Part of that is because while last night’s affair wasn’t necessarily a good game, it was certainly a good win. The Mavs only led for two minutes and 10 seconds prior to the fourth quarter, and they again overcame a double-digit lead in the second half to pull out the victory. Their own inability to stop Charlotte’s limited offense in the first half had a lot to do with that lead, but the Mavs holding the Bobcats to a 31-point second half was far more impressive than allowing them a 53-point first half was distressing. It’d be nice to see Dallas thoroughly dominate teams for 48 minutes, but asking that is pretty unrealistic. Instead, take pride in the fact that the Mavs refuse to cede significant ground to their opponents even during their worst stretches, and there’s absolutely no disputing their fourth-quarter effectiveness. This is a team that was built to endure, and while the first three quarters consist of some feeling out and ‘guess and check’ work, the final twelve minutes is where these Mavs shine.

The spotlight was on Jason Terry (20 points, 8-17 FG, four assists, two turnovers), who played an absolutely stellar fourth quarter. JET dropped 13 in the fourth quarter, and 11 of those points came over a four-minute span in which he personally outscored the Bobcats 11-4. Terry hasn’t been dropping in points in tremendous volume lately, but he’s been incredibly efficient; this was actually the first game that he’s shot less than 50% (and it’s 47.5%, which is damn near close enough for me) since the 0-for-10 debacle against Miami on February 20th. This is only the second time he’s registered 20 points over that same stretch (with the other being his 30-point night against L.A.), but JET’s shooting has been wonderfully efficient of late.

Dirk Nowitzki (27 points, 12-23 FG, 13 rebounds, two blocks, one turnover) is one of the most effective isolation weapons in the game, and most opponents’ best defense on him in late-game situations is to double aggressively (leaving them vulnerable to the kick-out) or pray that he misses. Charlotte is a beast of a team on the defensive end, but even with their group of talented, athletic defenders, the Bobcats had no means of halting Dirk’s high post game. Tyrus Thomas (16 points, 12 rebounds, two blocks) was matched up with Nowitzki in the fourth, and though he’s one of the more physically gifted defenders in the league much less in Charlotte, Dirk pump faked and spun his way to a few crucial buckets.

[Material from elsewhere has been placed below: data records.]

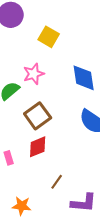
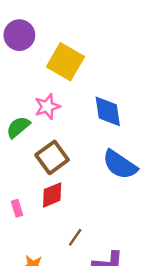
yellow square: (49, 37) -> (65, 62), size x1.4

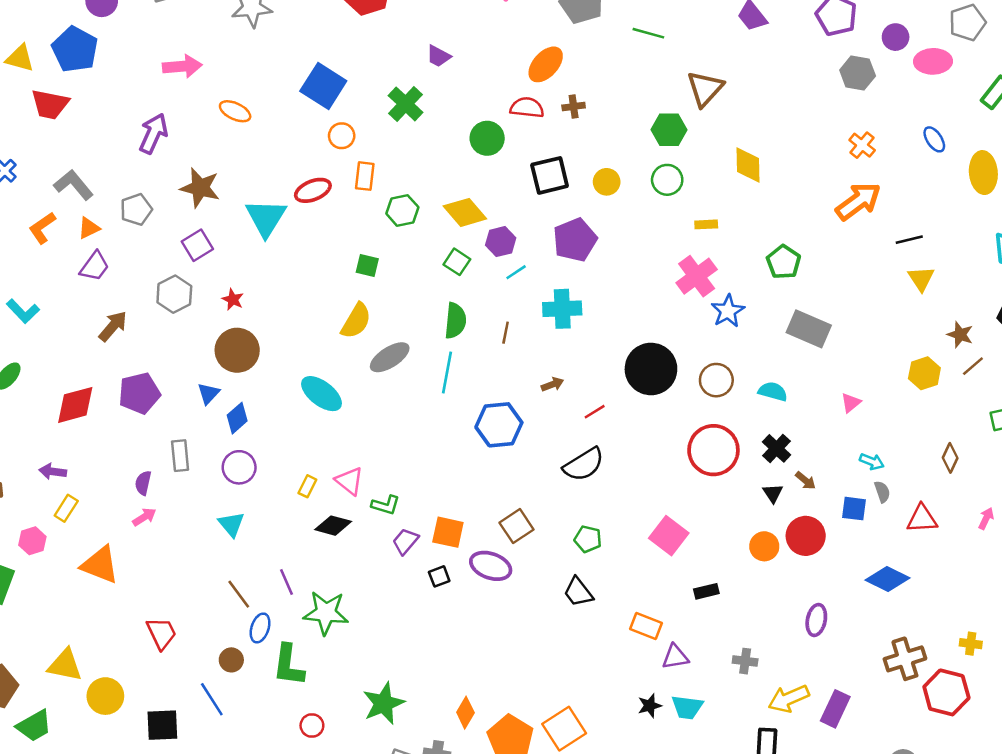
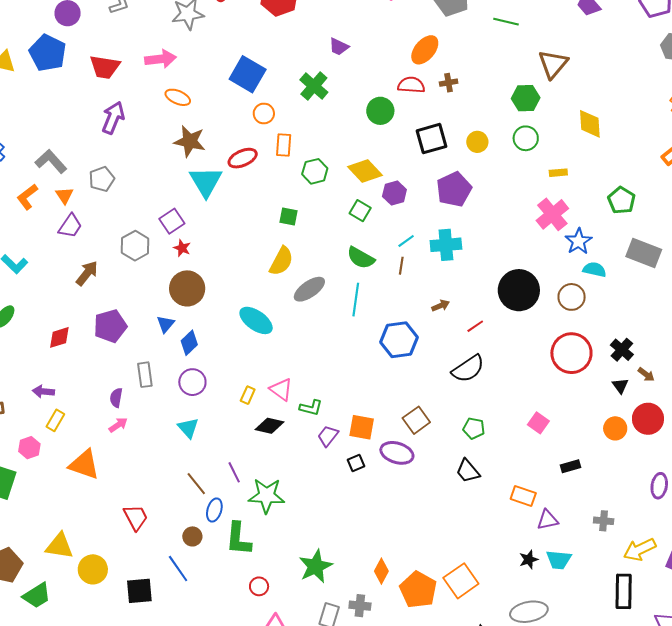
pink arrow: (182, 66) -> (160, 59), moved
red trapezoid: (50, 104) -> (105, 67), moved
brown star: (200, 188) -> (190, 141), moved
orange triangle: (89, 228) -> (64, 195), turned -36
purple square: (197, 245) -> (172, 221), moved
cyan line: (516, 272) -> (406, 241), moved
green semicircle: (455, 321) -> (361, 258), turned 116
cyan semicircle: (773, 391) -> (595, 270), moved
red diamond: (75, 405) -> (59, 337), size x0.7
pink square: (669, 536) -> (538, 423), size x0.7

One of Josh Howard’s most publicized shortcomings was his inability to provide stable scoring behind Nowitzki and Terry. It’s something he struggled with throughout his injury-plagued campaigns, and though Howard would occasionally show flashes of what could have been (had he been healthy and comfortable in the rotation), he clearly wasn’t able to provide in that capacity this season. Caron Butler (22 points, 10-16 FG, three steals) on the other hand, is looking more and more like a perfect option as a third scorer. Caron’s averaged 20.5 points on 55.9% shooting since sitting out two games due to complications with a medication, along with 1.0 turnovers and 3.5 steals per night. Two games is an incredibly small sample size, but Butler really does look more comfortable in the Mavs’ sets and, just as importantly, his teammates are more aware of where and when Caron wants the ball.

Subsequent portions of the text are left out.